**PROMPT**
Begin your transcription at the line containing "Check the banner" and continue it, word for word, to the final line below. Include only those lines and skip the pictures.
:: DATA SUPPLIED ::
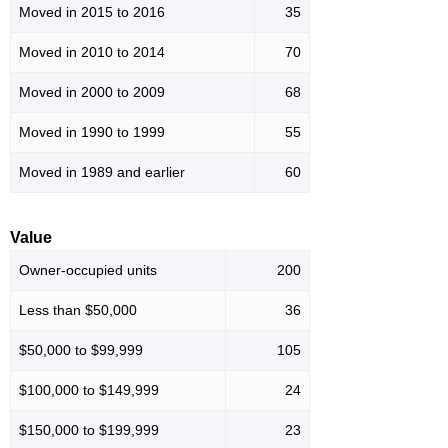
Moved in 2015 to 2016
35
Moved in 2010 to 2014
70
Moved in 2000 to 2009
68
Moved in 1990 to 1999
55
Moved in 1989 and earlier
60
Value
Owner-occupied units
200
Less than $50,000
36
$50,000 to $99,999
105
$100,000 to $149,999
24
$150,000 to $199,999
23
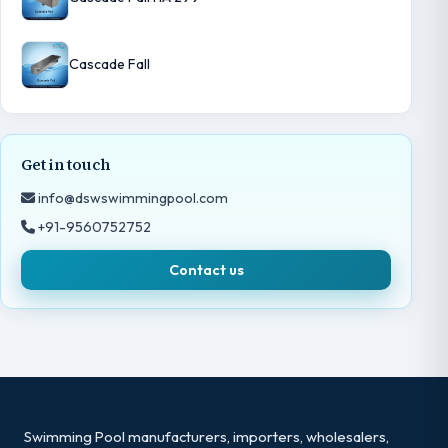
Cascade Fall
Get in touch
info@dswswimmingpool.com
+91-9560752752
Contact us
Swimming Pool manufacturers, importers, wholesalers,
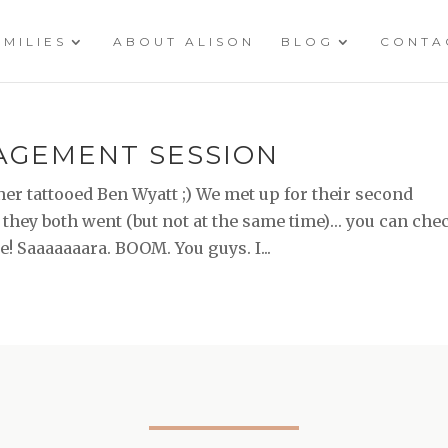
AMILIES
ABOUT ALISON
BLOG
CONTA
GAGEMENT SESSION
her tattooed Ben Wyatt ;) We met up for their second
they both went (but not at the same time)… you can che
re! Saaaaaaara. BOOM. You guys. I...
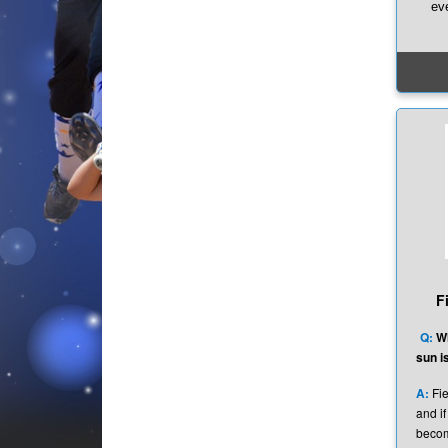
ev
Whe
some
goo
he
gene
Tha
If yo
out
kno
hi
F
Q:
Wh
sun is
A:
Fie
and if
becom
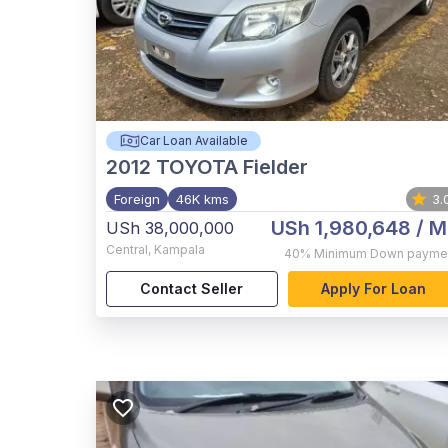
Car Loan Available
2012
TOYOTA Fielder
Foreign
46K kms
3.
USh 1,980,648
/ M
USh 38,000,000
Central
,
Kampala
40%
Minimum Down payme
Contact Seller
Apply For Loan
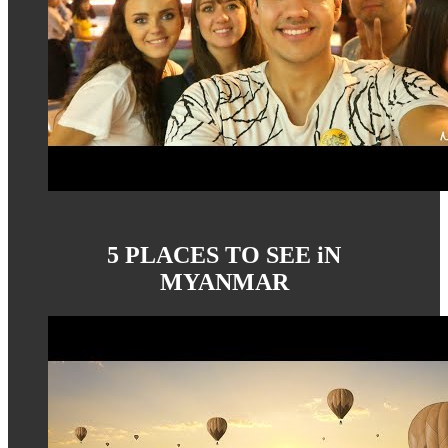
5 PLACES TO SEE iN
MYANMAR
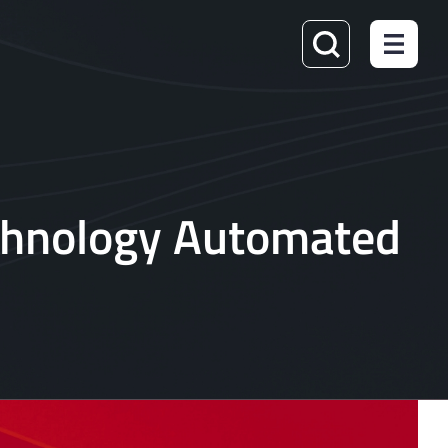
echnology Automated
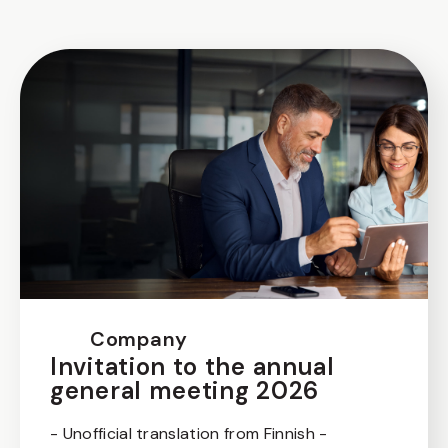
Company
Invitation to the annual
general meeting 2026
- Unofficial translation from Finnish -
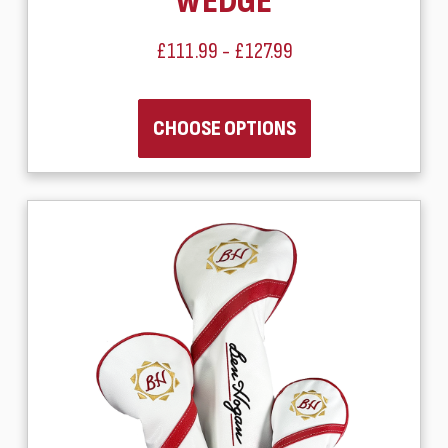
WEDGE
£111.99 - £127.99
CHOOSE OPTIONS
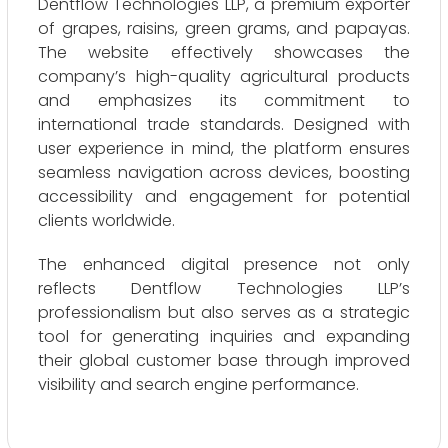
Dentflow Technologies LLP, a premium exporter
of grapes, raisins, green grams, and papayas.
The website effectively showcases the
company’s high-quality agricultural products
and emphasizes its commitment to
international trade standards. Designed with
user experience in mind, the platform ensures
seamless navigation across devices, boosting
accessibility and engagement for potential
clients worldwide.
The enhanced digital presence not only
reflects Dentflow Technologies LLP’s
professionalism but also serves as a strategic
tool for generating inquiries and expanding
their global customer base through improved
visibility and search engine performance.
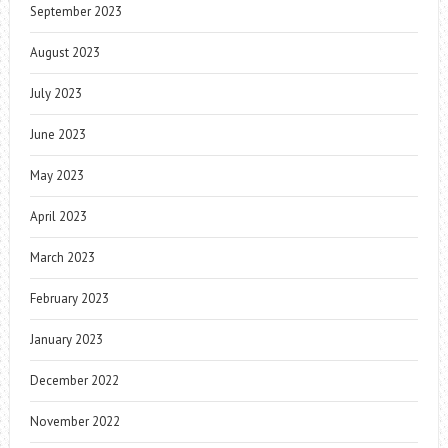
September 2023
August 2023
July 2023
June 2023
May 2023
April 2023
March 2023
February 2023
January 2023
December 2022
November 2022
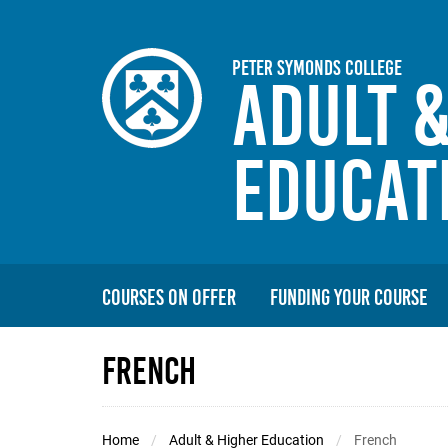
Skip to main content
Peter Symonds College
Adult 
Educat
Courses On Offer
Funding Your Course
French
Home
Adult & Higher Education
French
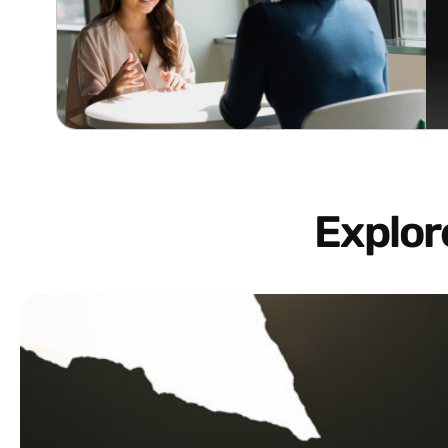
Explo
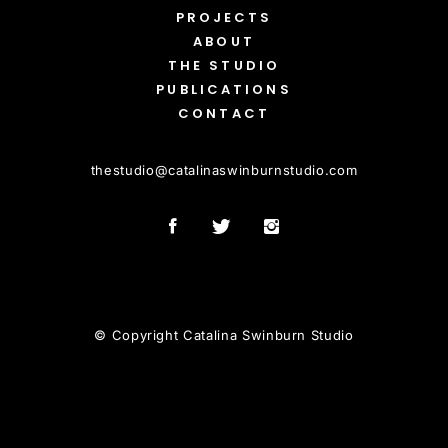
PROJECTS
ABOUT
THE STUDIO
PUBLICATIONS
CONTACT
thestudio
@
catalinaswinburnstudio.com
© Copyright Catalina Swinburn Studio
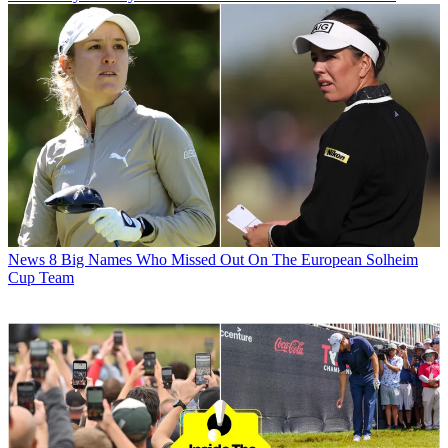
News
8 Big Names Who Missed Out On The European Solheim
Cup Team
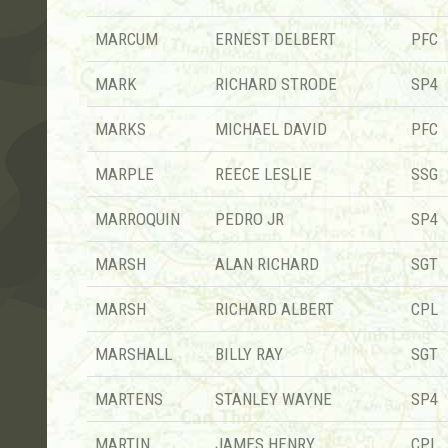
MARCUM
ERNEST DELBERT
PFC
MARK
RICHARD STRODE
SP4
MARKS
MICHAEL DAVID
PFC
MARPLE
REECE LESLIE
SSG
MARROQUIN
PEDRO JR
SP4
MARSH
ALAN RICHARD
SGT
MARSH
RICHARD ALBERT
CPL
MARSHALL
BILLY RAY
SGT
MARTENS
STANLEY WAYNE
SP4
MARTIN
JAMES HENRY
CPL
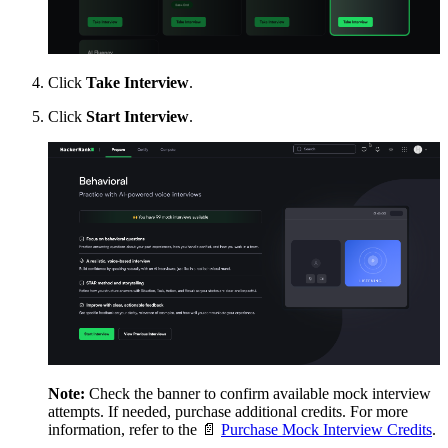
Click
Take Interview
.
Click
Start Interview
.
Note:
Check the banner to confirm available mock interview
attempts. If needed, purchase additional credits. For more
information, refer to the
📄
Purchase Mock Interview Credits
.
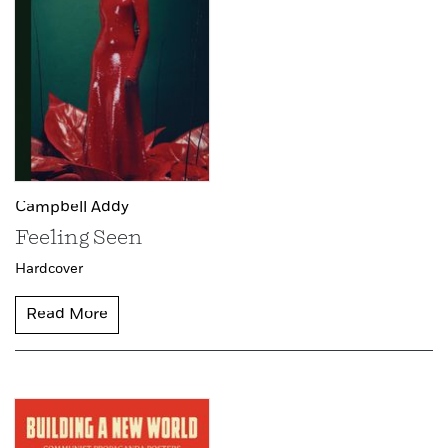
Campbell Addy
Feeling Seen
Hardcover
Read More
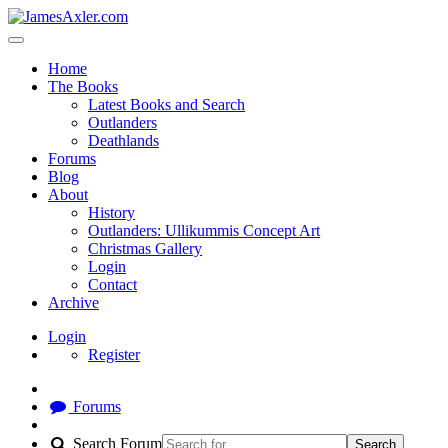
Home
The Books
Latest Books and Search
Outlanders
Deathlands
Forums
Blog
About
History
Outlanders: Ullikummis Concept Art
Christmas Gallery
Login
Contact
Archive
Login
Register
Forums
Search Forum
Search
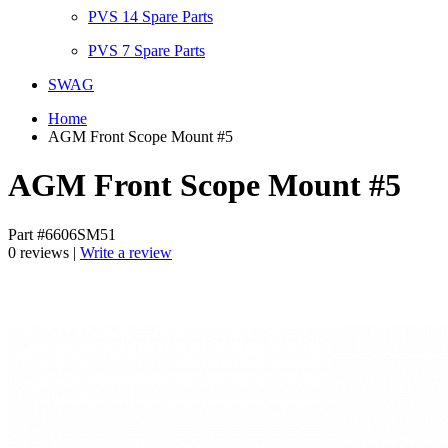
PVS 14 Spare Parts
PVS 7 Spare Parts
SWAG
Home
AGM Front Scope Mount #5
AGM Front Scope Mount #5
Part #6606SM51
0 reviews |
Write a review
:::
**RESPONSE TO THE EXERCISE**
Check the banner to confirm available mock interview
attempts. If needed, purchase additional credits. For more
information, refer to the
📄
Purchase Mock Interview Credits
.
Campbell Addy
Feeling Seen
Hardcover
Read More
Home
The Books
Latest Books and Search
Outlanders
Deathlands
Forums
Blog
About
History
Outlanders: Ullikummis Concept Art
Christmas Gallery
Login
Contact
Archive
Login
Register
Forums
Search Forum
Search
PVS 14 Spare Parts
PVS 7 Spare Parts
SWAG
Home
AGM Front Scope Mount #5
AGM Front Scope Mount #5
Part #6606SM51
0 reviews |
Write a review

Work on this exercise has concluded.